Полугариха все пристает к Пресветлому: «Покажи, где у тебя кожа содрана!» – а он людей стесняется, совестно показать. А она ему, язык вострый, – «мученик-то ты липовый!» Старик говорит умилительно, покорливо: «Да веру имуть!» – рече Господь… а кто без показу не имать веры, то и язвы не укрепят». А Полугариха донимает: «А какой Гроб Господень?» – она-то знает. А он ей опять разумно: «Этого словом не сказать, уму непостижимо». А она его все шпыняет: «Да ты и в Ерусалиме-то не был!» А он ей: «Помолчим, помолчим…» – к смирению призывает. «А гору сорокаверстную видел?» Он и про гору отмолчался.
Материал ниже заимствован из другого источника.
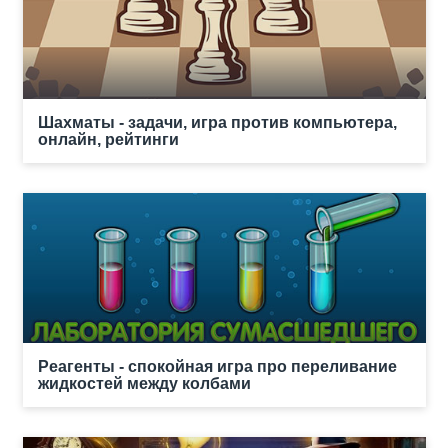
Шахматы - задачи, игра против компьютера,
онлайн, рейтинги
Реагенты - спокойная игра про переливание
жидкостей между колбами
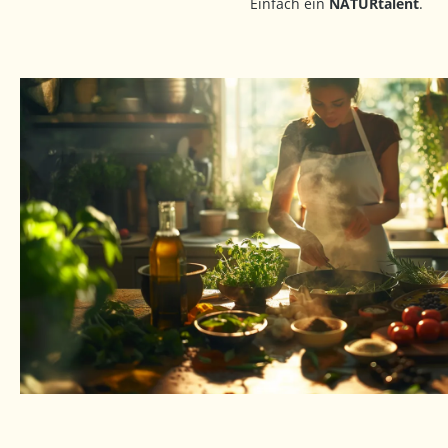
Einfach ein
NATURtalent
.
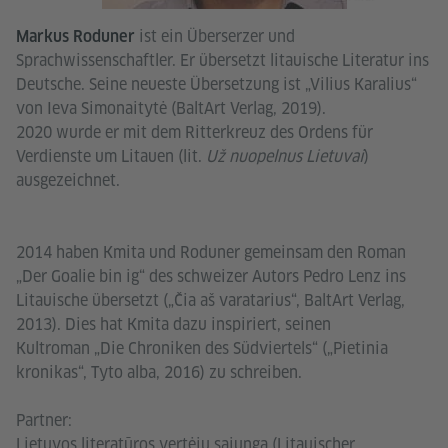
ist ein Überserzer und
Markus Roduner
Sprachwissenschaftler. Er übersetzt litauische Literatur ins
Deutsche. Seine neueste Übersetzung ist „Vilius Karalius“
von Ieva Simonaitytė (BaltArt Verlag, 2019).
2020 wurde er mit dem Ritterkreuz des Ordens für
Verdienste um Litauen (lit.
Už nuopelnus Lietuvai
)
ausgezeichnet.
2014 haben Kmita und Roduner gemeinsam den Roman
„Der Goalie bin ig“ des schweizer Autors Pedro Lenz ins
Litauische übersetzt („Čia aš varatarius“, BaltArt Verlag,
2013). Dies hat Kmita dazu inspiriert, seinen
Kultroman „Die Chroniken des Südviertels“ („Pietinia
kronikas“, Tyto alba, 2016) zu schreiben.
Partner:
Lietuvos literatūros vertėjų sąjunga (Litauischer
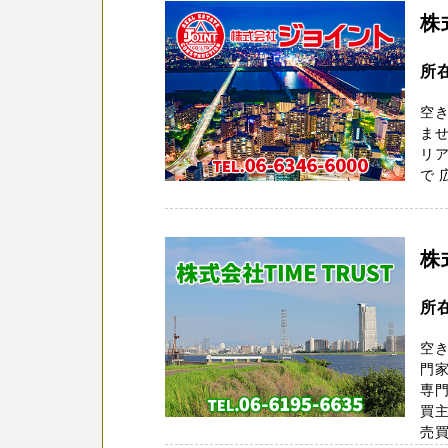
株
所
空き
ませ
リ
で 
株
所
空
門
専
買
売買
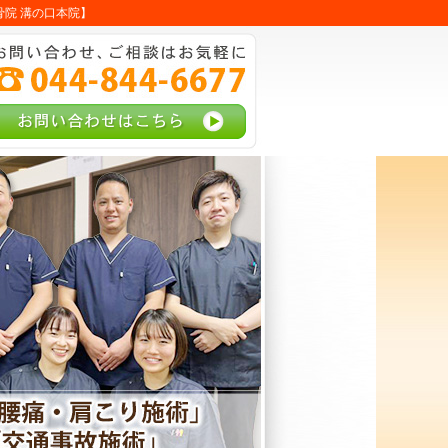
院 溝の口本院】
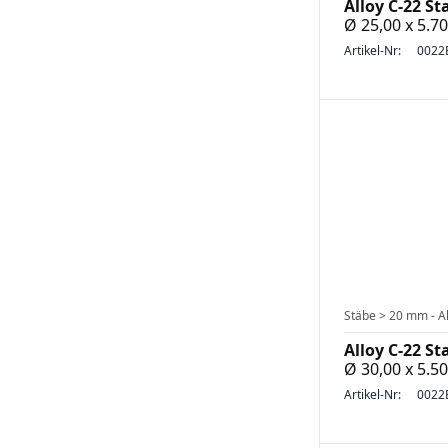
Alloy C-22 St
Ø 25,00 x 5.
Artikel-Nr:
0022
Stäbe > 20 mm - Al
Alloy C-22 St
Ø 30,00 x 5.
Artikel-Nr:
0022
А она сорок дней-ночей на гору ползла, и ее арап страшный пикой спихнуть хотел, выкуп чтобы ему дала. Тут стали уж говорить маловеры – верный ли тот старик. А Полугариха еще пуще: «Не с Хитрова ли рынка… кожу-то в кабаке чинил?» Тут уж барин Энтальцев заступился: есть у старика бумага с печатями, там про кожу прописано, сам губернатор припечатал. А Пресветлый стал наставлять:
– Сказал Господь: «Гневом пройду по земле, погляжу, как нечестивые живут!» Вот завтра и пойдет по улицам, со всеми Святыми, и поглядит, как живут. А как мы живем? как мы завтра будем дерзать на святые лики? Разве так Господа встречают?! поглядел я у вас: повара ра-ков толкут… – а это он видал, как раковый суп для преосвященного готовили, приедет, может быть, если у монахов обедать не останется, – и тучного тельца заклали, и всякое спиртное приуготовлено!.. А что сказано? Раздай имение свое и постись всечасно. Все мы поганые, недоверы.
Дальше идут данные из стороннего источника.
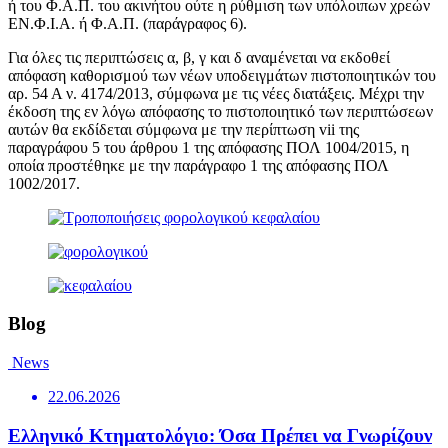
ή του Φ.Α.Π. του ακινήτου ούτε η ρύθμιση των υπόλοιπων χρεών
ΕΝ.Φ.Ι.Α. ή Φ.Α.Π. (παράγραφος 6).
Για όλες τις περιπτώσεις α, β, γ και δ αναμένεται να εκδοθεί
απόφαση καθορισμού των νέων υποδειγμάτων πιστοποιητικών του
αρ. 54 Α ν. 4174/2013, σύμφωνα με τις νέες διατάξεις. Μέχρι την
έκδοση της εν λόγω απόφασης το πιστοποιητικό των περιπτώσεων
αυτών θα εκδίδεται σύμφωνα με την περίπτωση vii της
παραγράφου 5 του άρθρου 1 της απόφασης ΠΟΛ 1004/2015, η
οποία προστέθηκε με την παράγραφο 1 της απόφασης ΠΟΛ
1002/2017.
Blog
News
22.06.2026
Ελληνικό Κτηματολόγιο: Όσα Πρέπει να Γνωρίζουν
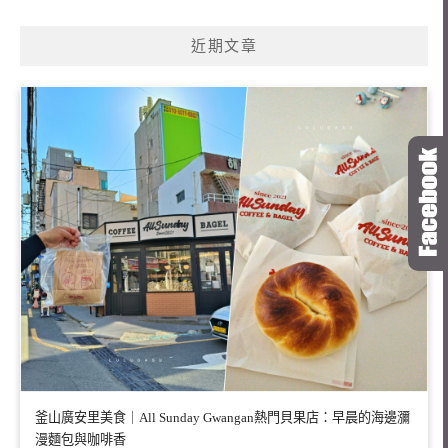
近期文章
釜山廣安里美食｜All Sunday Gwangan熱門貝果店：早晨的海邊瀰
漫麵包與咖啡香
А Полугариха опять за свое: «А сам к калачам приполз?» Барин Энтальцев заступился, она: «Молчи, дворянская кость, чужая горсть! дом-то на Житной пропил, теперь чужие опивки допиваешь?..» Он тросточкой на нее постучал и на картузе «солнышко» показал, на красном:
– Мне государь пожаловал, а ты, гадина кривая, в Ерусалиме по горе ползала, а гробовщикову дочку загубила, за пьяницу мушника сосватала… двоих ребят прижил с белошвейкой!..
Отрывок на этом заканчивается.